● MATERIALS PROVIDED:
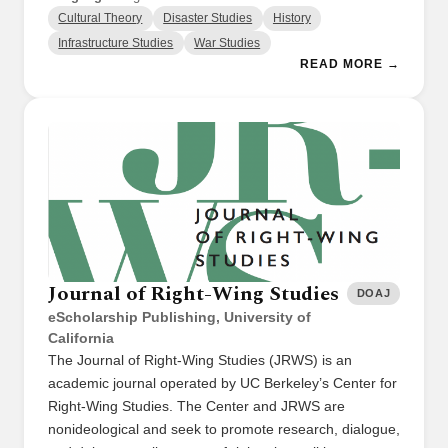
Cultural Theory
Disaster Studies
History
Infrastructure Studies
War Studies
READ MORE →
Journal of Right-Wing Studies
DOAJ
eScholarship Publishing, University of
California
The Journal of Right-Wing Studies (JRWS) is an
academic journal operated by UC Berkeley’s Center for
Right-Wing Studies. The Center and JRWS are
nonideological and seek to promote research, dialogue,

● EXERCISE DESCRIPTION:
Without including any pictures, return every line of the records exactly.

● REPLY TO THE EXERCISE:
Cultural Theory
Disaster Studies
History
Infrastructure Studies
War Studies
READ MORE →
Journal of Right-Wing Studies
DOAJ
eScholarship Publishing, University of
California
The Journal of Right-Wing Studies (JRWS) is an
academic journal operated by UC Berkeley’s Center for
Right-Wing Studies. The Center and JRWS are
nonideological and seek to promote research, dialogue,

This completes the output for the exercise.